So, Nick Clegg has made his choice, David Cameron is Prime Minister, and Britain heads into the unfamiliar world of coalition government. Again, Disraeli’s famous line that “England does not love coalitions” will be put to the test.
For the Liberal Democrats, coalition comes with particularly bad precedents. The past three coalition governments in Britain were during the two World Wars and the Great Depression. The First World War coalition all but destroyed the Liberal Party; the National government during the Depression was the ruin of what was left of it, and the Second World War coalition was the last time that Liberals had any participation in government.
There has been one subsequent near-government experience: in 1977 the Liberals entered into an agreement to support the then-tottering Labour government in return for certain policy concessions, but without entering the ministry. The agreement only lasted a year, and in 1979 the Liberals voted with the Tories to bring down the government: at the subsequent election they lost a quarter of their votes and fell back to 11 seats.

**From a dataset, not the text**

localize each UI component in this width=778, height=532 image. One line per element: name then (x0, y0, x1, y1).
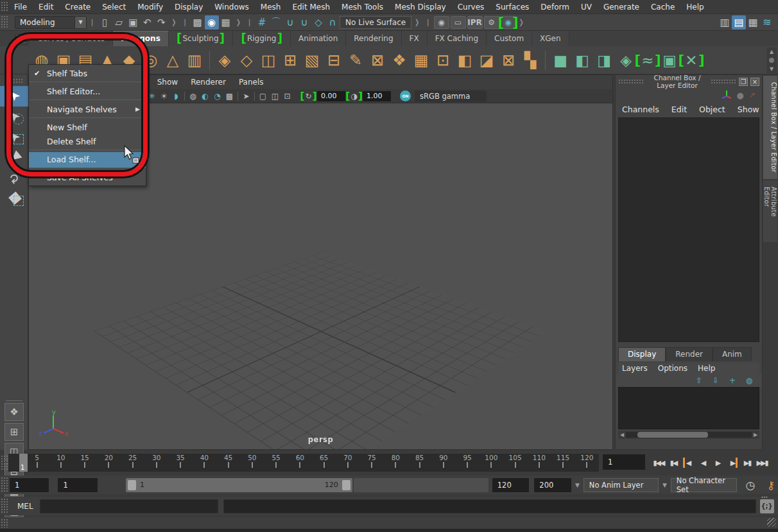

Britain has a deeply held self-image as a two-party system. In reality, there have often been powerful third parties: the Canningites in the late 1820s, the Peelites in the 1850s, the Irish Nationalists from the 1870s onwards and the Liberal Unionists in the 1880s and ’90s. But actual coalitions tended to be short-lived and unsuccessful — such as the Peelite-Whig government of 1852, which fell apart during the Crimean War.
The 20th century experience was no different. In 1914, the Liberals were in government; not travelling well, but unquestionably one of the two major parties. But the war was a disaster for a party based on free trade and international co-operation. The Conservatives, with no scruples about aggressive war making, soon came to dominate the wartime coalition; the Liberals split, and when the Conservatives ejected the remnant from the coalition after the war, they found the Labour Party had supplanted them as the main force on the left.
In 1924 and 1929 the Liberals supported minority Labour governments, but without getting anything in return. This display of impotence hurt them electorally, particularly since Labour was willing to suffer short-term losses in order to squeeze out the Liberals and supplant them. But the Liberals still resisted any co-operation with the Tories; as the Liberal Magazine put it in 1923:
“… there are no conceivable circumstances in which the Liberal Party could enter into a coalition, alliance, partnership, understanding, or other collusive arrangement … with the Conservative Party. Liberals are not separated from Conservatives merely by a difference in the way of doing things … They are separated in their fundamental aims, in thought, in idea, in principle …”
As the Greens in Australia risk discovering, a minor party that can only deal with one side has trouble maintaining a raison d’etre. The Liberals did ultimately link up with the Conservatives in the National government of 1931, but they soon split again before being all but wiped out in the 1935 election.
After 50 years in the wilderness, the Liberals returned to relevance in the 1980s, and now Nick Clegg has led them back to the government benches. As the only combination that could provide stable government, the agreement with the Tories makes considerable sense. But the sad history of coalition politics is bound to give him some sleepless nights.